Instructions to follow: Your answer must hold only the lines below from the line containing "ニーズに合ったそれぞれのキャンパス" through the line containing "イマからでも間に合う！", each reproduced exactly.

Data extracts:
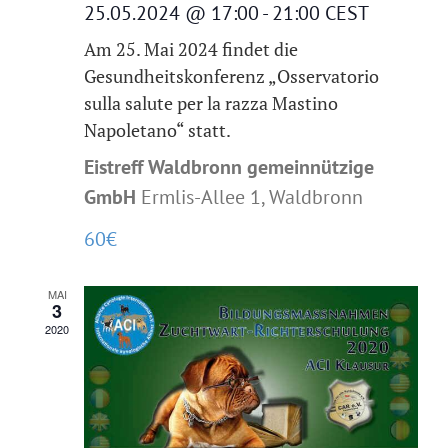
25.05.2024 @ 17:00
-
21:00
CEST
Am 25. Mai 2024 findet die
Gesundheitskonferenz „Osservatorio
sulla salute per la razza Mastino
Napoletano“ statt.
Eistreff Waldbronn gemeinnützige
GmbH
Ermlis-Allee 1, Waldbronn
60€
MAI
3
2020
---
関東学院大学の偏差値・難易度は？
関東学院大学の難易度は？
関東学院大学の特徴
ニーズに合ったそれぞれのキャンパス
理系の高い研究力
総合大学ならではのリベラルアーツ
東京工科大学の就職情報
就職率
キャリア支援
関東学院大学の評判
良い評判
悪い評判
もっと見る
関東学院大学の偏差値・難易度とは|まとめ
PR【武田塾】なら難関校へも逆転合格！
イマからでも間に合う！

Answer to the problem:
ニーズに合ったそれぞれのキャンパス
理系の高い研究力
総合大学ならではのリベラルアーツ
東京工科大学の就職情報
就職率
キャリア支援
関東学院大学の評判
良い評判
悪い評判
もっと見る
関東学院大学の偏差値・難易度とは|まとめ
PR【武田塾】なら難関校へも逆転合格！
イマからでも間に合う！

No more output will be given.